Asia Bibi è in nomination per il Premio Sacharov 2017. La giovane donna pakistana di fede cattolica è stata condannata a morte per blasfemia da una corte del distretto pakistano di Nankana, nella provincia centrale del Punjabed nel 2010; è rinchiusa in carcere dall'anno precedente la sentenza.
Minoranze minacciate
“Il caso di Asia è di importanza simbolica per altri che hanno sofferto per la libertà di religione o di espressione”, ha spiegato su Fides la sua candidatura Peter Van Dalen, membro dello “European Conservatives and Reformists Group” (Ecr) nel Parlamento Europeo.

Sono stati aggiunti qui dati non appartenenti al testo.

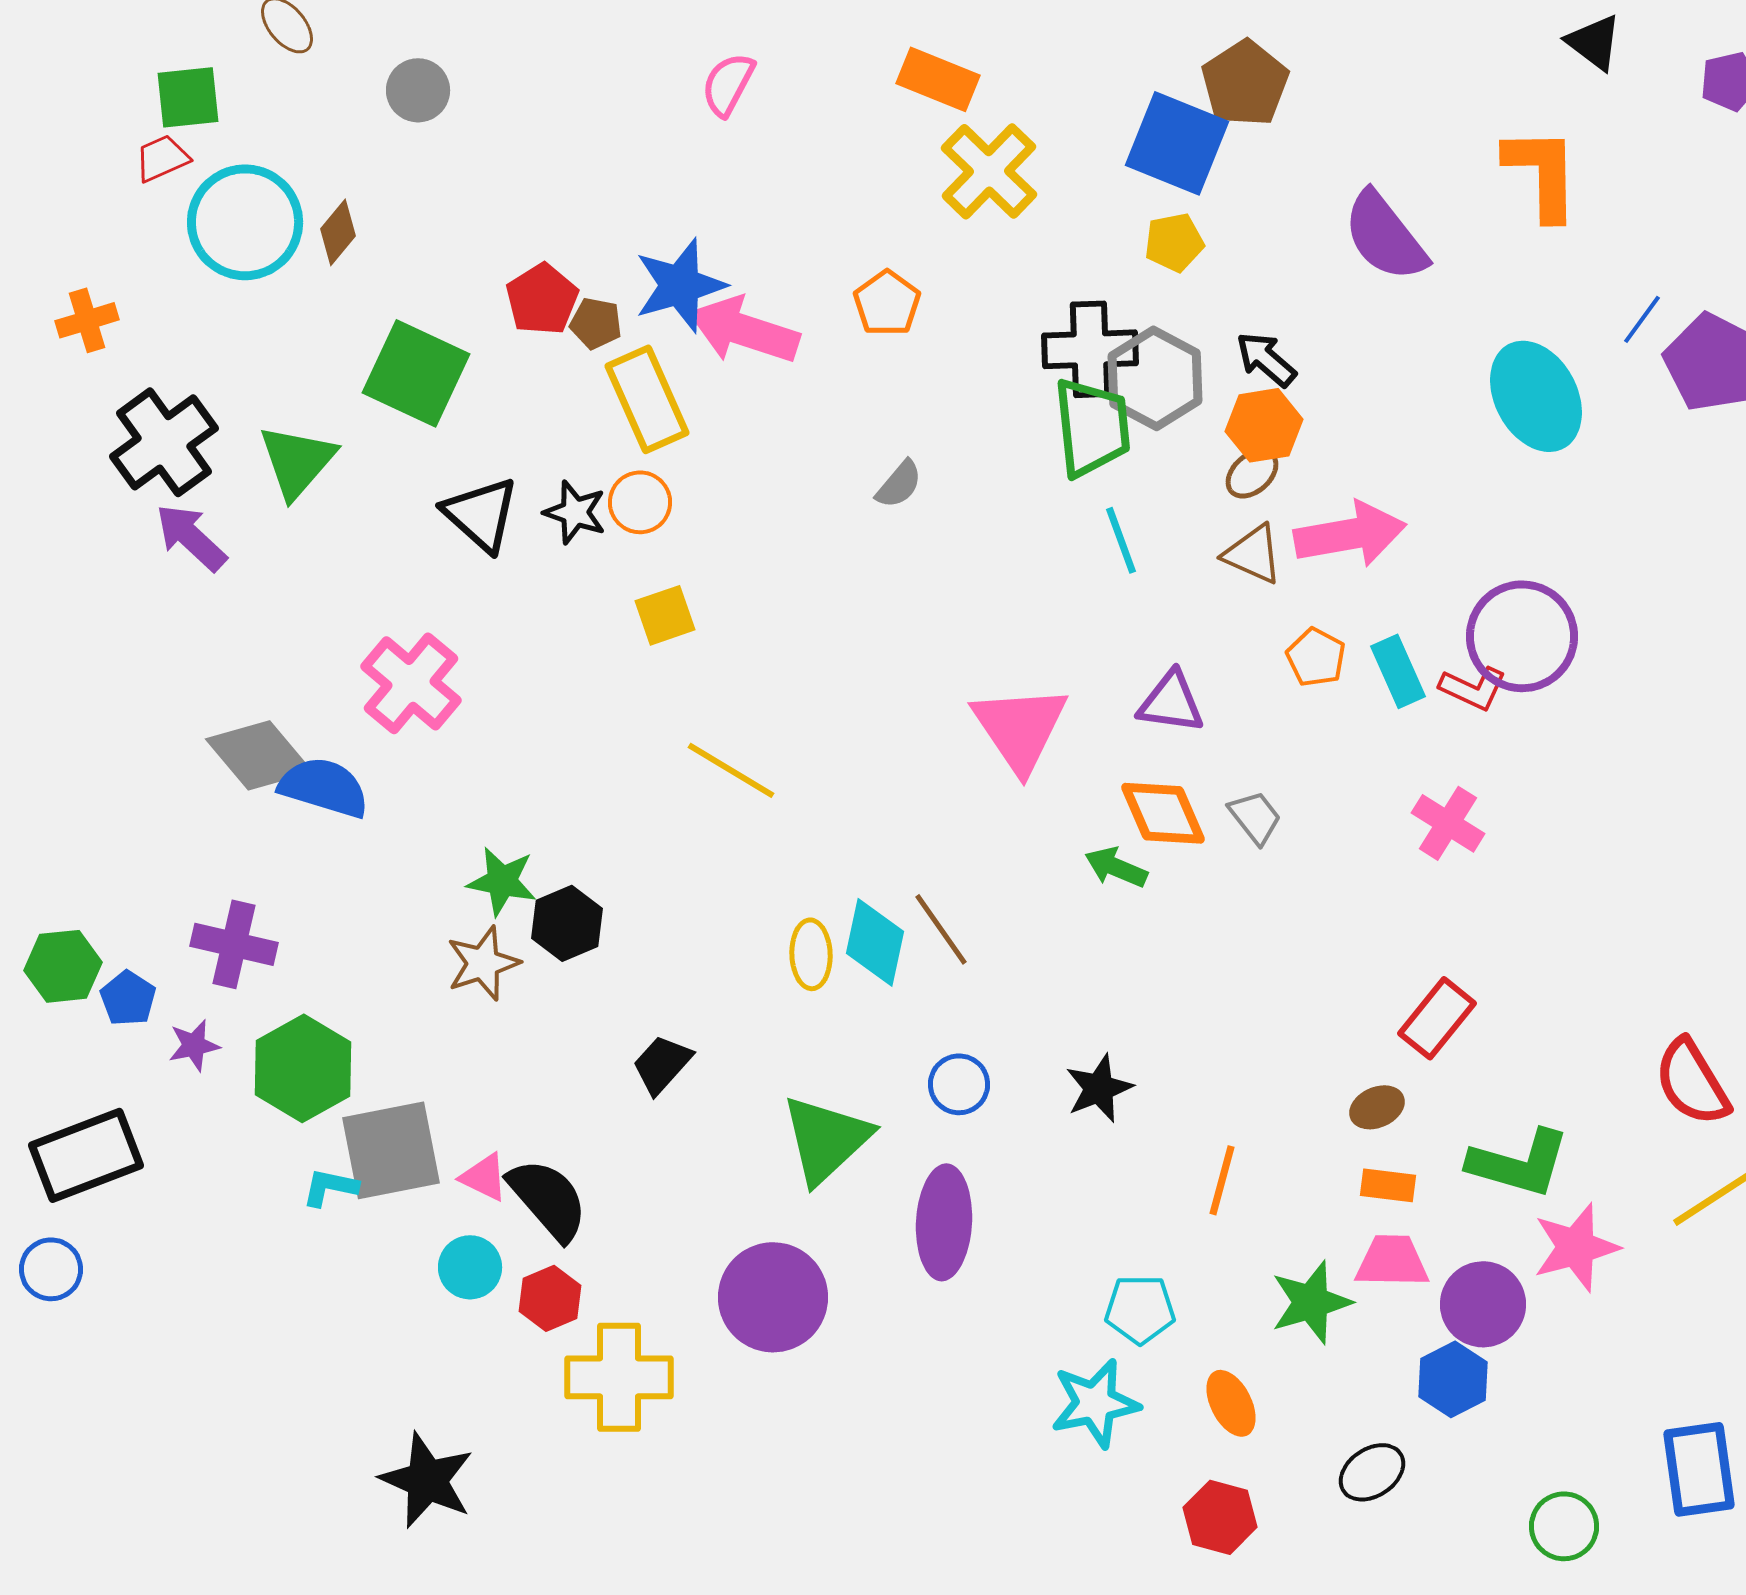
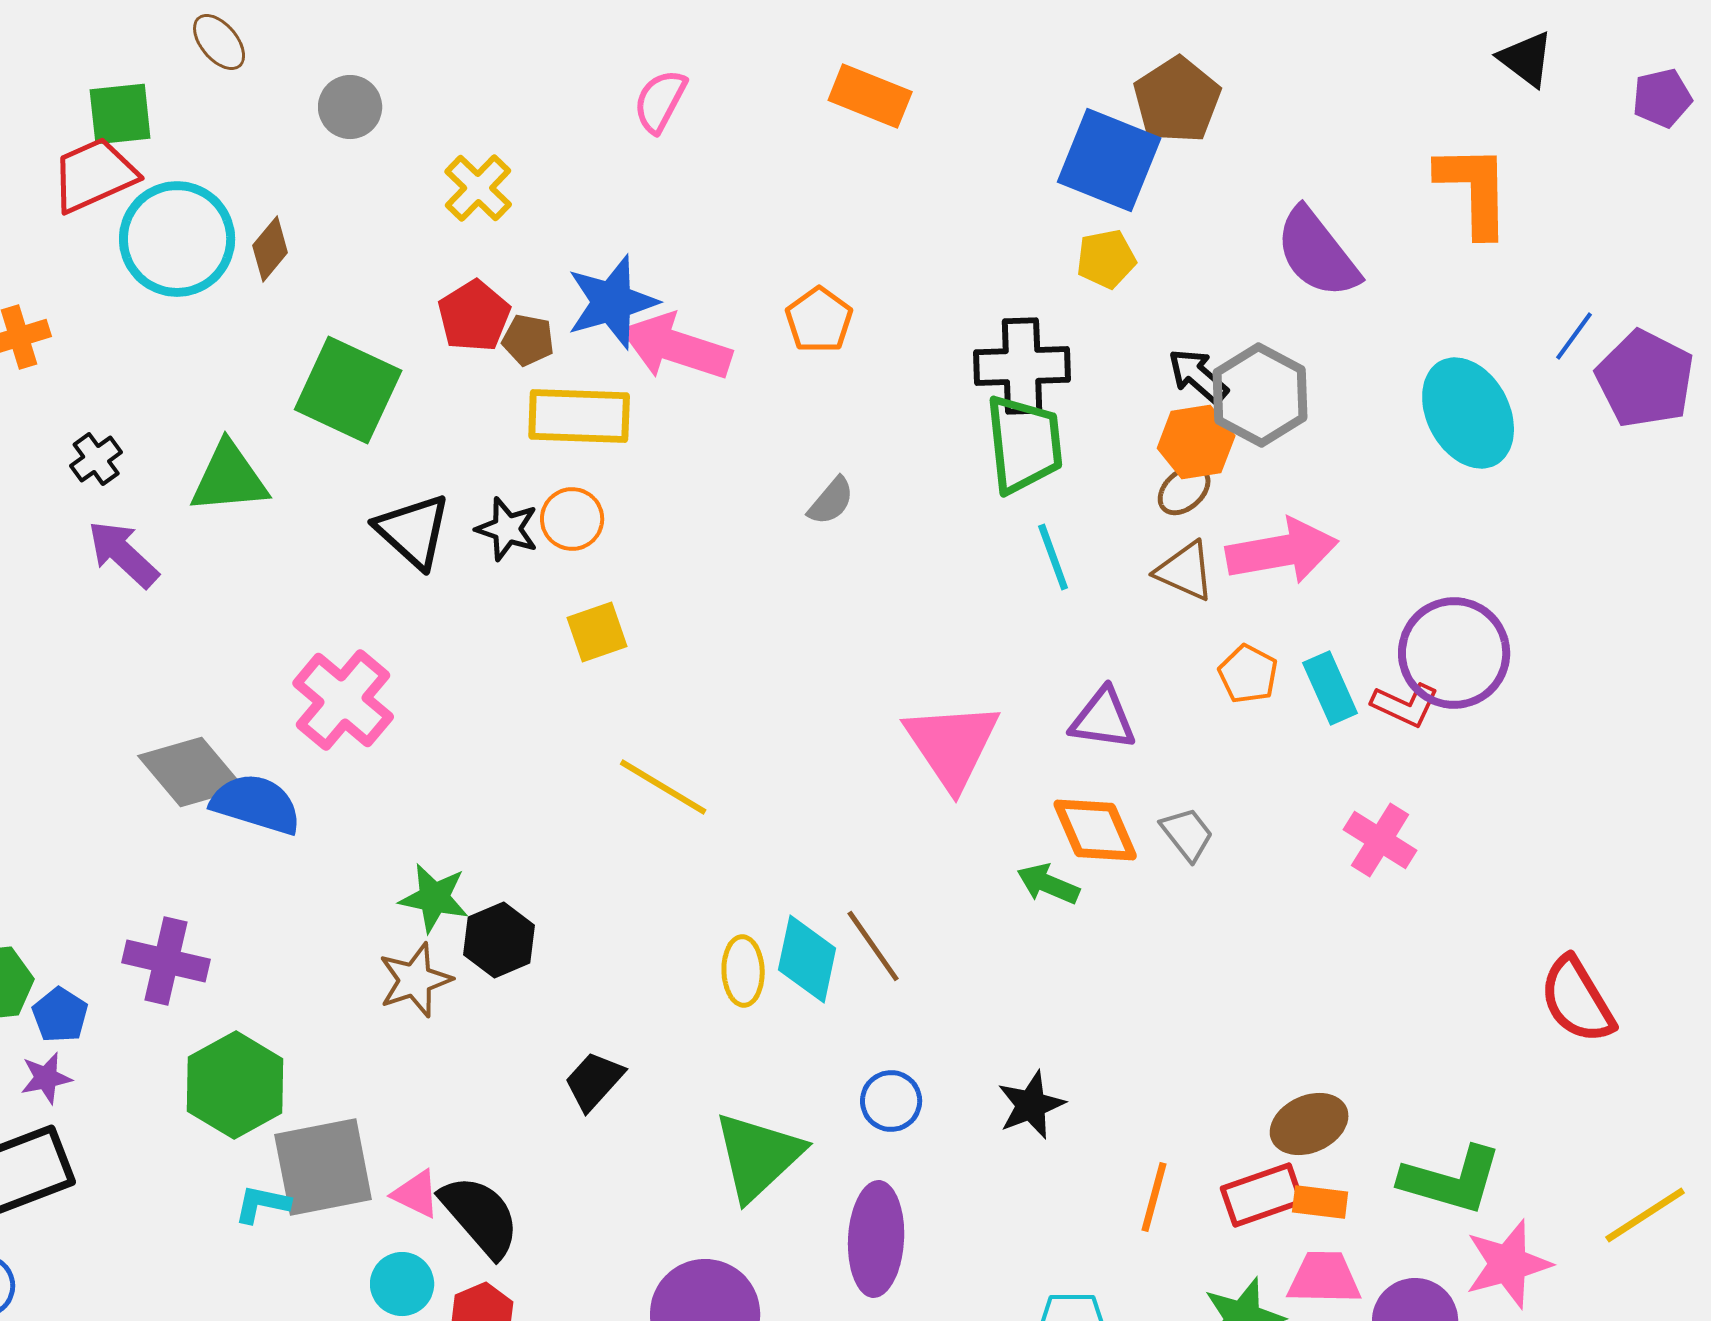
red trapezoid: (162, 158) -> (94, 175), size x1.6
yellow cross: (989, 171) -> (478, 188), moved, size x0.7
gray hexagon: (1155, 378) -> (1260, 395), moved
yellow rectangle: (647, 399) -> (579, 416), turned -64
black cross: (164, 442) -> (96, 459), size x0.5
green triangle: (297, 461) -> (229, 478), turned 44
red rectangle: (1437, 1018) -> (1262, 1195), moved, turned 32
purple star: (194, 1045) -> (46, 1078), moved
red semicircle: (1692, 1082) -> (1577, 1000), moved
brown ellipse: (1377, 1107) -> (1309, 1124), size x1.4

“In lei – commenta Kaleem Dean, intellettuale e analista pakistano – si vede la situazione di tutta la comunità cristiana. Il suo caso è tragicamente indicativo dell'insicurezza di tutte le minoranze, quando si tratta del rispetto dei loro diritti umani fondamentali”. “Le accuse di blasfemia sono uno strumento di quella che è diventata l'oppressione statale contro le minoranze. I governanti dovrebbero avere il coraggio e la visione di riformare la legge sulla blasfemia”, conclude Dean.
Il premio Sacharov
Il prestigioso “Premio Sacharov per la libertà di pensiero” viene conferito annualmente dall'Unione Europea a individui o gruppi distintisi per la difesa dei diritti umani e delle libertà fondamentali. Istituito nel 1988, il riconoscimento è dedicato ad Andrej Dmitrievič Sacharov (1921 – 1989) il fisico sovietico famoso per aver contributo alla messa a punto della bomba all'idrogeno e successivamente per la sua attività in favore dei diritti civili che gli valse il premio Nobel per la pace nel '75.
Gli altri candidati
Tra i candidati di quest'anno, oltre ad Asia Bibi, vi sono: Aura Lolita Chavez Ixcaquic, difensore dei diritti umani provenienti dal Guatemala; Selahattin Demirtas e Figen Yuksekdag, co-presidenti del Partito democratico popolare pro-curdo (Hdp) in Turchia; gruppi e individui che rappresentano l'opposizione democratica in Venezuela; Dawit Isaak, drammaturgo svedese-eritreo, arrestato nel 2001 dalle autorità eritree; Pierre Claver Mbonospa, attivista per i diritti umani in Burundi. L'anno scorso si aggiudicarono il prestigioso riconoscimento Nadia Murad e Lamiya Aji Bashar, due attiviste irachene yazide che denunciarono al mondo le violenze dell'Isis sulle donne e bambine della loro etnia.
Abuso di Stato
Sempre a Fides, Nasir Saeed, direttore dell'Ong Claas “Centre for Legal Aid, Assistance and Settlement”, impegnata per la difesa delle minoranze religiose in Pakistan, denuncia l'abuso della legge sulla blasfemia in aumento negli ultimi anni: “Da anni – prosegue Saeed – la revisione della legge sulla blasfemia è tabù e anche il Primo Ministro del Pakistan ha paura di fare commenti. Il ruolo di Primo Ministro è anche quello di garantire che le leggi non siano abusate, ma purtroppo queste legge sulla blasfemia viene regolarmente sfruttata come strumento di vendetta per perseguire persone innocenti: è considerato un modo semplice, veloce e poco costoso per risolvere controversie private e punire i propri avversari”.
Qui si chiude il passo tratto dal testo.